### Problem details
Which of the lines in the data mention the string "бытовая"? List them all.

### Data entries

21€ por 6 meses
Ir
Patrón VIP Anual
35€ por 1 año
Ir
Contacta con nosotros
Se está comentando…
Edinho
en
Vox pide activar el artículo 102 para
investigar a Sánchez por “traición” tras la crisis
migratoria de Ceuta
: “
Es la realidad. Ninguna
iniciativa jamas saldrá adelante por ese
==
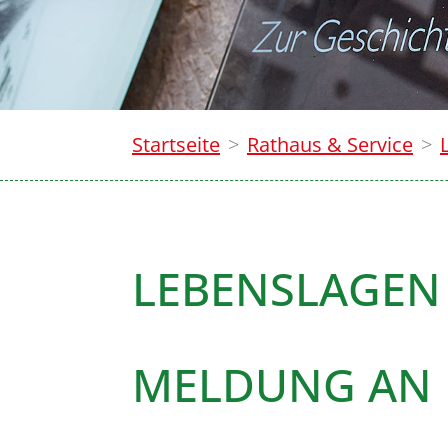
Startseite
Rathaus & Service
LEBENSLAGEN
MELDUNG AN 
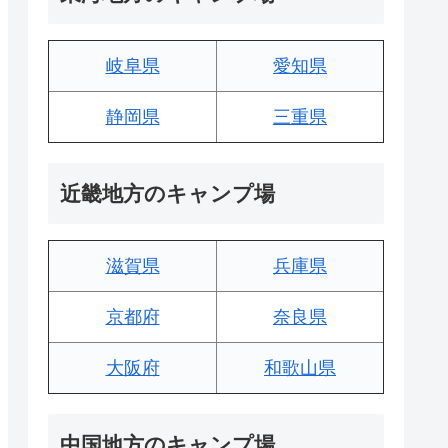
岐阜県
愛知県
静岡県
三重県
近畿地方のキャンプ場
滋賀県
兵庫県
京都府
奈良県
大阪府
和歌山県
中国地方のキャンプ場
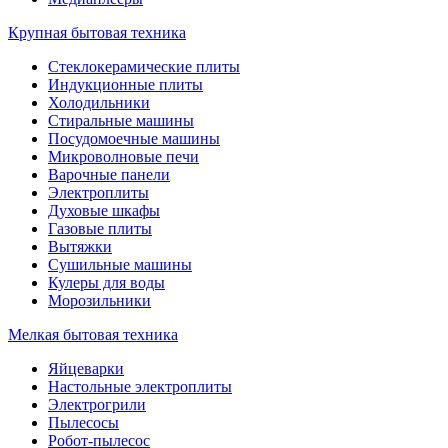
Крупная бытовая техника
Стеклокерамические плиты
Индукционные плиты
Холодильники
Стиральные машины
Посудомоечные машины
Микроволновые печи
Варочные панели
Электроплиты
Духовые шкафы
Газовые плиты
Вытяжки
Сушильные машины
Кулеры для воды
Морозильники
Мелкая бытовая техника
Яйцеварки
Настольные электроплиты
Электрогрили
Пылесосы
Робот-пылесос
* * *
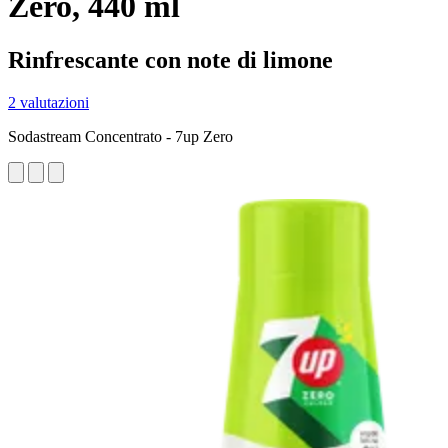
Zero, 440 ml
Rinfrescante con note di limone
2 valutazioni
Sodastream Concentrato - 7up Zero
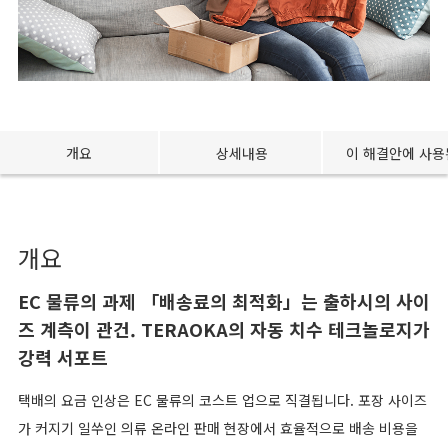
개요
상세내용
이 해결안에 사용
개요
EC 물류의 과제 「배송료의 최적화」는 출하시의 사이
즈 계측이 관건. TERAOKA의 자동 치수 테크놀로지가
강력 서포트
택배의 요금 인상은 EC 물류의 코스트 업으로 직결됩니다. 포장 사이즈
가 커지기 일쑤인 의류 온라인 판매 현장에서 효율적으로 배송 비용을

### Expected answer
Крупная бытовая техника
Мелкая бытовая техника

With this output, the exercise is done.